Transcribed page contents:
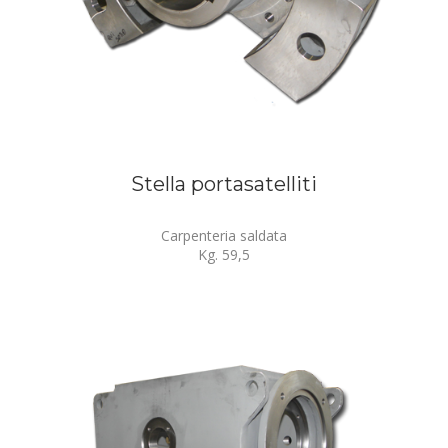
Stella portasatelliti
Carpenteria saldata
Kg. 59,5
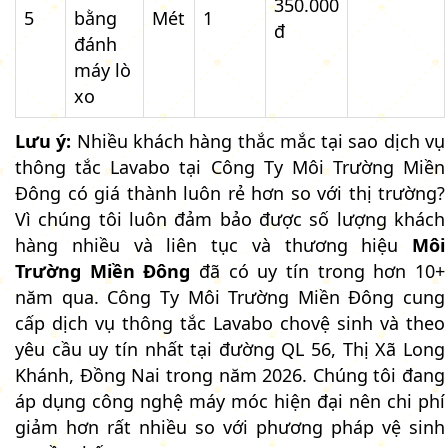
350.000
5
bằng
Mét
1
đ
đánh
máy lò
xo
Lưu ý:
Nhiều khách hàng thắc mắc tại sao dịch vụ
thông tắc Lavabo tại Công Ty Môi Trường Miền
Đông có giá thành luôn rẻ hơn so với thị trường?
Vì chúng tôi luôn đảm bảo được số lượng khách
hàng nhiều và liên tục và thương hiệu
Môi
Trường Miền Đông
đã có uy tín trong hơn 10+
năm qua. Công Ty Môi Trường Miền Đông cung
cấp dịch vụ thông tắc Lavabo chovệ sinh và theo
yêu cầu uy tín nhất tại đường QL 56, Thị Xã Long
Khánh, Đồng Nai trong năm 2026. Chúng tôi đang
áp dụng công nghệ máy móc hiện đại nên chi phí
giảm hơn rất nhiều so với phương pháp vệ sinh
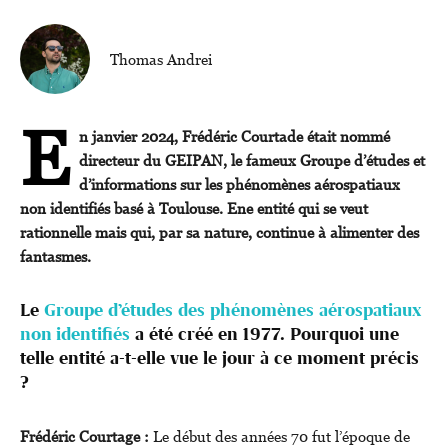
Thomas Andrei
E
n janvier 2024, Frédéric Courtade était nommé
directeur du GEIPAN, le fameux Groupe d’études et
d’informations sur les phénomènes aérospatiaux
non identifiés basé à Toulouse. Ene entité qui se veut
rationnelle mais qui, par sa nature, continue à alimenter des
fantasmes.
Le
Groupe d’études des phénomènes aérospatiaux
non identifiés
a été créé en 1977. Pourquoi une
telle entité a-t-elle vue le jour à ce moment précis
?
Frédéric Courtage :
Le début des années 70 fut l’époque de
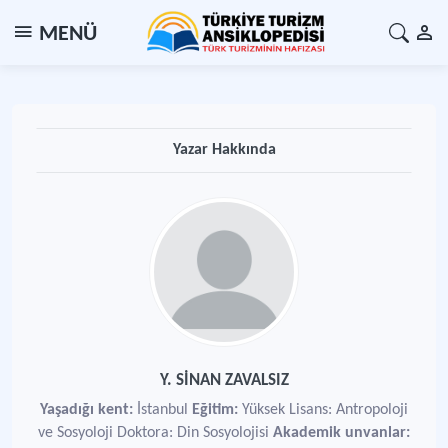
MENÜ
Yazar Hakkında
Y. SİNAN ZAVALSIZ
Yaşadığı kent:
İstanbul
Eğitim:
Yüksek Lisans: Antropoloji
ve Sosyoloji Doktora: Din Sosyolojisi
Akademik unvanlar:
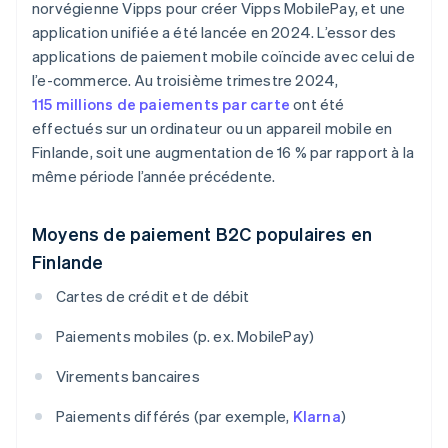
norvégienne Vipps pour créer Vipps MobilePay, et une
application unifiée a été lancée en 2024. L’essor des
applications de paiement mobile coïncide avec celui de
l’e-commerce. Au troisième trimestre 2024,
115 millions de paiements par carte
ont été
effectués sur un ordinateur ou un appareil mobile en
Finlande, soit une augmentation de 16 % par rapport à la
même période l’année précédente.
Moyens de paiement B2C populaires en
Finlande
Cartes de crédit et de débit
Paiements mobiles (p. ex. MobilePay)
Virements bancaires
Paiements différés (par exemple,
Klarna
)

What you are asked to do -
Write out the data above exactly, minus any images.

Answer box -
Stella portasatelliti
Carpenteria saldata
Kg. 59,5
350.000
5
bằng
Mét
1
đ
đánh
máy lò
xo
Lưu ý:
Nhiều khách hàng thắc mắc tại sao dịch vụ
thông tắc Lavabo tại Công Ty Môi Trường Miền
Đông có giá thành luôn rẻ hơn so với thị trường?
Vì chúng tôi luôn đảm bảo được số lượng khách
hàng nhiều và liên tục và thương hiệu
Môi
Trường Miền Đông
đã có uy tín trong hơn 10+
năm qua. Công Ty Môi Trường Miền Đông cung
cấp dịch vụ thông tắc Lavabo chovệ sinh và theo
yêu cầu uy tín nhất tại đường QL 56, Thị Xã Long
Khánh, Đồng Nai trong năm 2026. Chúng tôi đang
áp dụng công nghệ máy móc hiện đại nên chi phí
giảm hơn rất nhiều so với phương pháp vệ sinh
Thomas Andrei
E
n janvier 2024, Frédéric Courtade était nommé
directeur du GEIPAN, le fameux Groupe d’études et
d’informations sur les phénomènes aérospatiaux
non identifiés basé à Toulouse. Ene entité qui se veut
rationnelle mais qui, par sa nature, continue à alimenter des
fantasmes.
Le
Groupe d’études des phénomènes aérospatiaux
non identifiés
a été créé en 1977. Pourquoi une
telle entité a-t-elle vue le jour à ce moment précis
?
Frédéric Courtage :
Le début des années 70 fut l’époque de
MENÜ
Yazar Hakkında
Y. SİNAN ZAVALSIZ
Yaşadığı kent:
İstanbul
Eğitim:
Yüksek Lisans: Antropoloji
ve Sosyoloji Doktora: Din Sosyolojisi
Akademik unvanlar:
norvégienne Vipps pour créer Vipps MobilePay, et une
application unifiée a été lancée en 2024. L’essor des
applications de paiement mobile coïncide avec celui de
l’e-commerce. Au troisième trimestre 2024,
115 millions de paiements par carte
ont été
effectués sur un ordinateur ou un appareil mobile en
Finlande, soit une augmentation de 16 % par rapport à la
même période l’année précédente.
Moyens de paiement B2C populaires en
Finlande
Cartes de crédit et de débit
Paiements mobiles (p. ex. MobilePay)
Virements bancaires
Paiements différés (par exemple,
Klarna
)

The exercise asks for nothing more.